Seamus Heaney wins Kenyon Review Award for Literary Achievement
Seamus Heaney, one of the world's best-known poets and translators, has been named the winner of the 2004 Kenyon Review Award for Literary Achievement. The announcement was made by David Lynn, editor of the Review and professor of English, on behalf of the journal's board of trustees.
"Seamus Heaney's voice is grounded in the particular-in the rich soil of his Irish boyhood, in the songs and memories of Irish history," said Lynn. "But he also bears witness to the violence and hatred that wreaked such havoc on his homeland. A poet of gentle music and stunning beauty, a poet with courage enough to face darker human truths, Seamus Heaney speaks to the larger world in the tradition of Yeats and Auden."
Heaney is famed for poetry that melds the personal with the social, joining a particular place and moment to the longer sweep of history. Among his most notable translations is Beowulf: A New Verse Translation, published in 2000 and praised in the New York Times Book Review as "a faithful rendering that is simultaneously an original and gripping poem in its own right." Heaney is also noted as a prose stylist, with several collections of essays to his credit. A native of Northern Ireland who now makes his home in the Irish Republic, he won the Nobel Prize for Literature in 1995.
This is the third year that the Kenyon Review has presented the award, which honors writers for a lifetime of achievement. The first award was presented to E.L. Doctorow, the second to Joyce Carol Oates. Both are eminent fiction writers.

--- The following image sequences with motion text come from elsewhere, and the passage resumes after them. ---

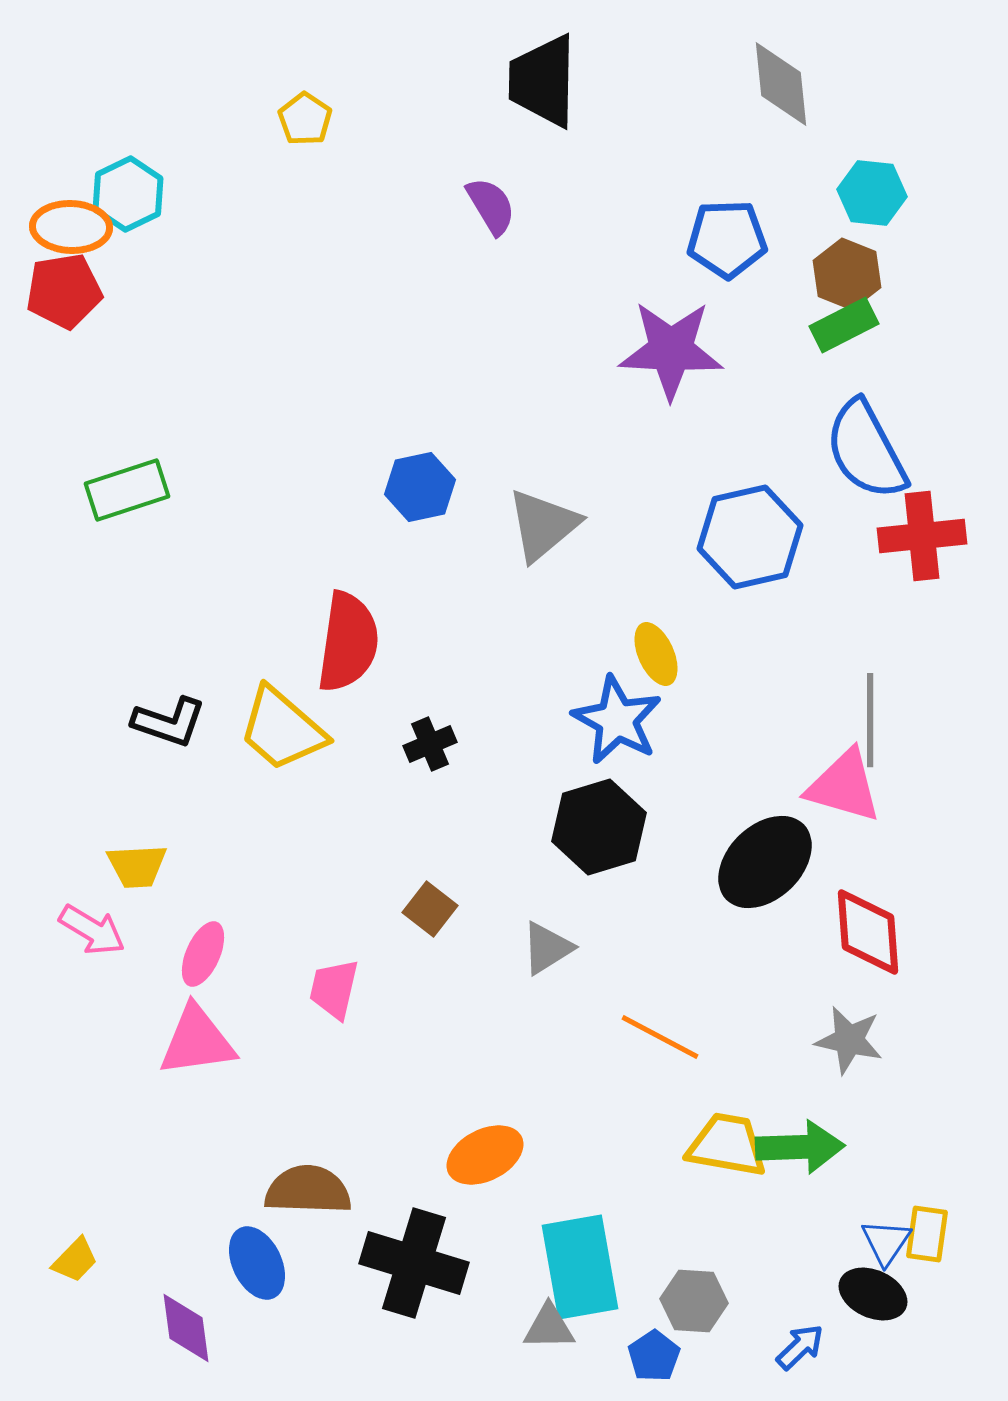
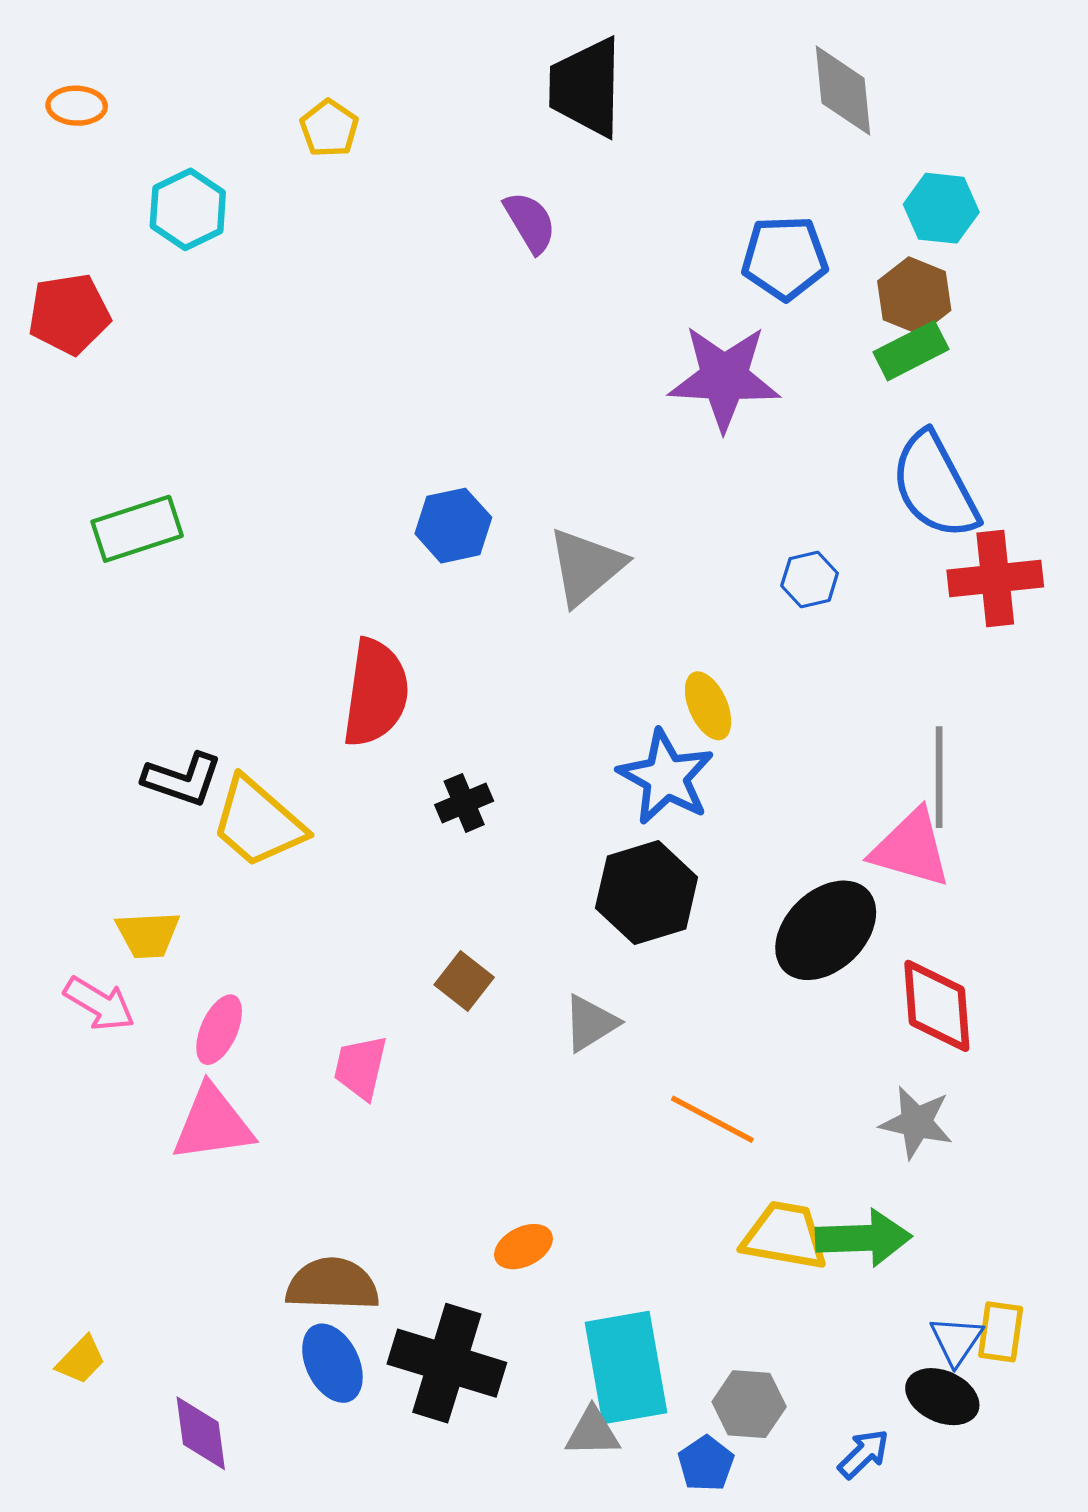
cyan hexagon: (128, 194) -> (188, 209), moved
orange ellipse: (71, 227) -> (77, 106), moved, size x0.7
blue hexagon: (750, 537) -> (810, 580), size x0.5
yellow trapezoid: (282, 729) -> (258, 822), moved
orange ellipse: (485, 1155) -> (523, 1247), size x0.7
blue ellipse: (257, 1263) -> (332, 1363), moved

The award will be presented to Heaney at a gala dinner on Tuesday, November 9, at Restaurant Daniel in New York City. Numerous members of the literary community and other luminaries are expected to be on hand, including Doctorow and Oates. Proceeds from the dinner, and from its accompanying live and silent auctions, will benefit the Kenyon Review's endowment.
This year's event, which is being presented by Citigroup Private Bank and MacAndrews and Forbes Holdings, is also supported in part by Bloomberg, UBS, and the law firms of Kramer, Levin, Naftalis, and Frankel LLP and Paul, Weiss, Rifkind, Wharton, and Garrison LLP. Barry Schwartz '70 is serving as honorary chair of the dinner.